Benchmark	Best Method	AUC-ROC	Interpretation
TP53 (ClinVar, N=255)	`0.55frob_dist + 0.45ll_proper`	0.7498	Best pair in ablation search
BRCA1 transfer (N=100)	`ll_proper`	0.9174	Strong cross-protein generalization

Main empirical takeaways

Matrix-level covariance features (FrobDist, TraceRatio) are consistently stronger than eigenvalue-only SPS variants on TP53.
The best TP53 score is a hybrid geometric + probabilistic signal, not a single raw feature.
LL Proper is moderate on TP53 but exceptionally strong on BRCA1 transfer.
Reported reproducibility check remains exact (Δrep=0.0) with deterministic seeds.

Method (Brief)

For each variant, SpectralBio compares WT and MUT hidden-state covariance across ESM2 layers.

$$ \mathrm{FrobDist} = \frac{1}{L}\sum_{l=1}^{L}\left|C_{\text{MUT}}^{(l)} - C_{\text{WT}}^{(l)}\right|_F $$

$$ \mathrm{TraceRatio} = \frac{1}{L}\sum_{l=1}^{L}\left|\frac{\mathrm{tr}\left(C_{\text{MUT}}^{(l)}\right)}{\mathrm{tr}\left(C_{\text{WT}}^{(l)}\right)} - 1\right| $$

$$ \mathrm{SPS\text{-}log} = \frac{1}{L}\sum_{l=1}^{L}\left|\log\left|\lambda_{\text{MUT}}^{(l)}\right| - \log\left|\lambda_{\text{WT}}^{(l)}\right|\right|_2^2 $$

Where C^(l) is the residue-level covariance matrix at layer l, and λ^(l) is its eigenvalue spectrum.

Best TP53 combination in this release:

$$ \mathrm{Score}_{\text{best}} = 0.55\cdot\mathrm{FrobDist} + 0.45\cdot\mathrm{LL\ Proper} $$

Method Diagram (Pipeline Discussion)

The diagram summarizes the end-to-end computational flow used in the paper:

Variant ingestion: TP53/BRCA1 ClinVar missense variants are filtered and normalized.
Sequence-local encoding: WT and MUT windows (±40) are encoded by ESM2-150M.
Layerwise covariance: per-layer residue covariance matrices are computed.
Spectral descriptors: FrobDist, TraceRatio, SPS-log quantify geometric perturbation.
Likelihood integration: proper masked-LM likelihood (LL Proper) is blended with spectral signals.
Evaluation: AUC ablations on TP53 and transfer analysis on BRCA1.

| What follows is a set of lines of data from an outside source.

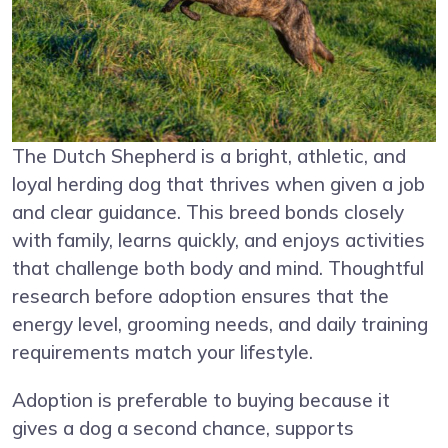
The Dutch Shepherd is a bright, athletic, and
loyal herding dog that thrives when given a job
and clear guidance. This breed bonds closely
with family, learns quickly, and enjoys activities
that challenge both body and mind. Thoughtful
research before adoption ensures that the
energy level, grooming needs, and daily training
requirements match your lifestyle.
Adoption is preferable to buying because it
gives a dog a second chance, supports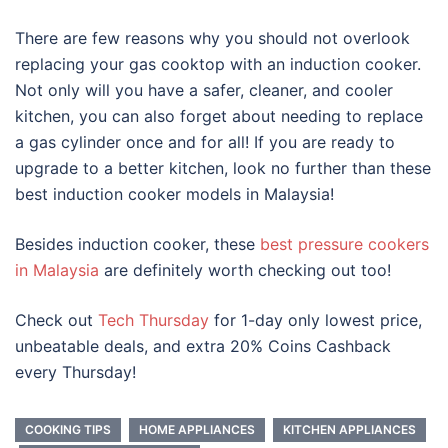
There are few reasons why you should not overlook
replacing your gas cooktop with an induction cooker.
Not only will you have a safer, cleaner, and cooler
kitchen, you can also forget about needing to replace
a gas cylinder once and for all! If you are ready to
upgrade to a better kitchen, look no further than these
best induction cooker models in Malaysia
!
Besides
induction cooker, these
best pressure cookers
in Malaysia
are definitely worth checking out too!
Check out
Tech Thursday
for 1-day only lowest price,
unbeatable deals, and extra 20% Coins Cashback
every Thursday!
COOKING TIPS
HOME APPLIANCES
KITCHEN APPLIANCES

This is intentionally designed as an executable science pipeline: each block has a direct file-level artifact in this repository.

Paper Discussion (Deep Dive)

Why covariance geometry matters

Likelihood scores answer “how probable is this mutation under token prediction,” while covariance perturbation answers “how strongly did internal representation geometry shift.” In practice, those are complementary biological signals.

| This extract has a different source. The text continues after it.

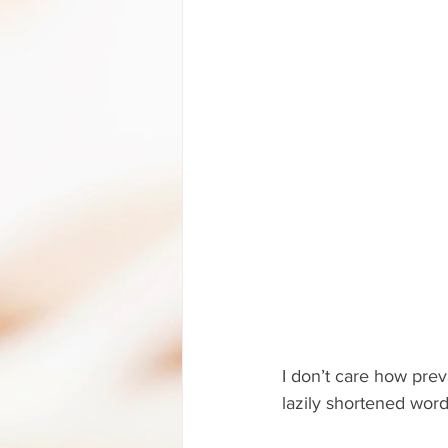
I don’t care how pre
lazily shortened word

Why the TP53 best score is a mixture

On TP53, no single feature dominates all decision boundaries. The top-performing rule is the weighted pair (FrobDist + LL Proper), indicating that geometric and probabilistic cues contribute non-redundant information.

Why BRCA1 transfer is important

The BRCA1 result (AUC=0.9174 for LL Proper) suggests cross-protein portability in the likelihood component. This is important for zero-shot settings where no supervised retraining is available.

Current limitations

Two-gene scope for this release (TP53 primary + BRCA1 transfer subset).
Window size and feature mixing are fixed in this benchmark snapshot.
Intended for research reproducibility, not clinical deployment.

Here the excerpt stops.